## INSTRUCTIONS TO FOLLOW
What is needed is an exact repetition of the lines below, from the first one through the one holding "Home (30, 191)", with no pictures and nothing else.

## MATERIAL FOR THE TASK
........

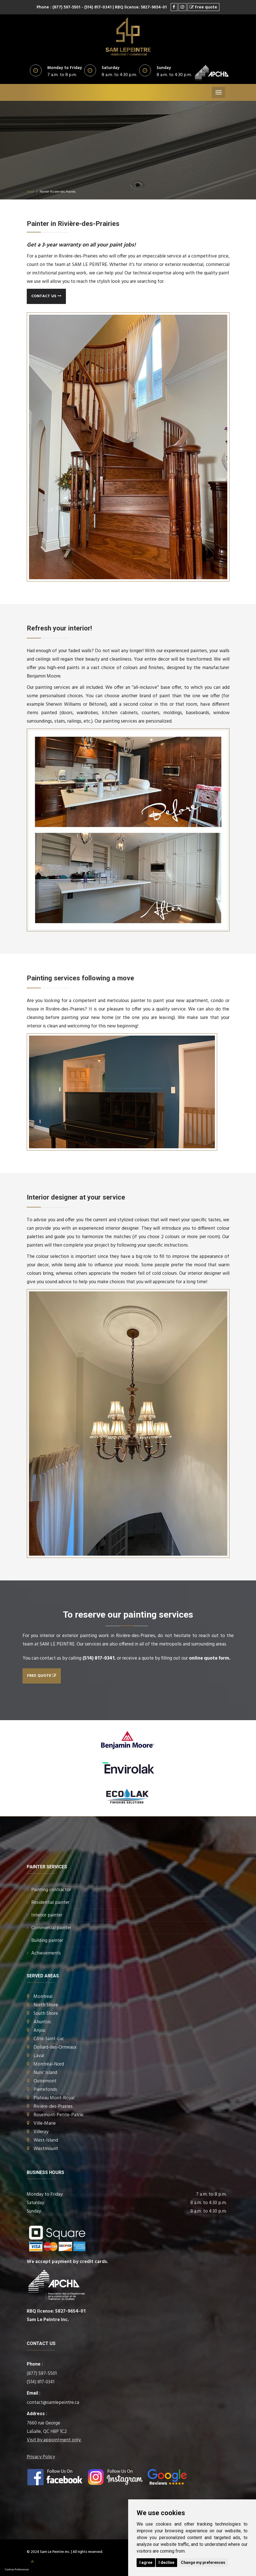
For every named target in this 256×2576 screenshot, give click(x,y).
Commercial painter (51, 1928)
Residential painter (50, 1902)
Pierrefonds (45, 2089)
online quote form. (209, 1658)
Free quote (41, 1676)
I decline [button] (166, 2562)
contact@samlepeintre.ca (53, 2402)
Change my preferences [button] (203, 2562)
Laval (39, 2056)
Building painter (47, 1940)
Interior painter (46, 1915)
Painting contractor (51, 1890)
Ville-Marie (45, 2123)
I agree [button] (145, 2562)
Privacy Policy (41, 2457)
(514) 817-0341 (99, 1658)
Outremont (45, 2081)
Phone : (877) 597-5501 (58, 7)
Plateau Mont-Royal (54, 2098)
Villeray (41, 2132)
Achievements (46, 1953)
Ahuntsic (42, 2022)
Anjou (39, 2030)
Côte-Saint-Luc (49, 2039)
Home (30, 191)
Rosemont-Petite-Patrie (58, 2115)
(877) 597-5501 (42, 2373)
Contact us (46, 296)
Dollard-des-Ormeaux (55, 2047)
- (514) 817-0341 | (97, 7)
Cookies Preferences (17, 2569)
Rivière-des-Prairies (53, 2106)
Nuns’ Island (45, 2073)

........

## RESPONSE BELOW
For every named target in this 256×2576 screenshot, give click(x,y).
Commercial painter (51, 1928)
Residential painter (50, 1902)
Pierrefonds (45, 2089)
online quote form. (209, 1658)
Free quote (41, 1676)
I decline [button] (166, 2562)
contact@samlepeintre.ca (53, 2402)
Change my preferences [button] (203, 2562)
Laval (39, 2056)
Building painter (47, 1940)
Interior painter (46, 1915)
Painting contractor (51, 1890)
Ville-Marie (45, 2123)
I agree [button] (145, 2562)
Privacy Policy (41, 2457)
(514) 817-0341 (99, 1658)
Outremont (45, 2081)
Phone : (877) 597-5501 (58, 7)
Plateau Mont-Royal (54, 2098)
Villeray (41, 2132)
Achievements (46, 1953)
Ahuntsic (42, 2022)
Anjou (39, 2030)
Côte-Saint-Luc (49, 2039)
Home (30, 191)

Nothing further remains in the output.